● **Problem statement**
Please write out only the lines from the one containing "me puisse ouvrir" through the last line of the listing. Do not include pictures.

*** Exercise materials Section Begins ***

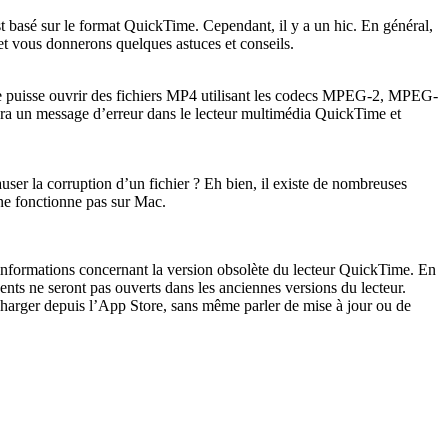
 basé sur le format QuickTime. Cependant, il y a un hic. En général,
et vous donnerons quelques astuces et conseils.
me puisse ouvrir des fichiers MP4 utilisant les codecs MPEG-2, MPEG-
nera un message d’erreur dans le lecteur multimédia QuickTime et
ser la corruption d’un fichier ? Eh bien, il existe de nombreuses
 ne fonctionne pas sur Mac.
nformations concernant la version obsolète du lecteur QuickTime. En
cents ne seront pas ouverts dans les anciennes versions du lecteur.
charger depuis l’App Store, sans même parler de mise à jour ou de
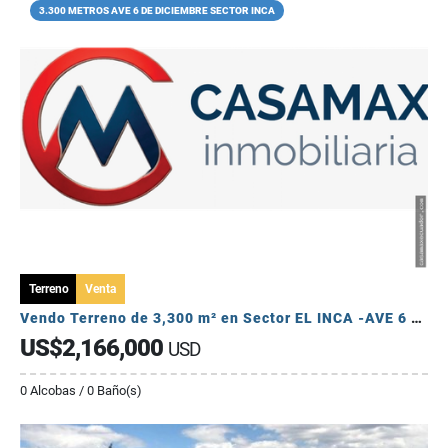
3.300 METROS AVE 6 DE DICIEMBRE SECTOR INCA
Terreno
Venta
Vendo Terreno de 3,300 m² en Sector EL INCA -AVE 6 DE DICIEMBRE
US$2,166,000
USD
0 Alcobas / 0 Baño(s)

*** Exercise materials Section Ends ***

● **Answer box**
me puisse ouvrir des fichiers MP4 utilisant les codecs MPEG-2, MPEG-
nera un message d’erreur dans le lecteur multimédia QuickTime et
ser la corruption d’un fichier ? Eh bien, il existe de nombreuses
 ne fonctionne pas sur Mac.
nformations concernant la version obsolète du lecteur QuickTime. En
cents ne seront pas ouverts dans les anciennes versions du lecteur.
charger depuis l’App Store, sans même parler de mise à jour ou de
3.300 METROS AVE 6 DE DICIEMBRE SECTOR INCA
Terreno
Venta
Vendo Terreno de 3,300 m² en Sector EL INCA -AVE 6 DE DICIEMBRE
US$2,166,000
USD
0 Alcobas / 0 Baño(s)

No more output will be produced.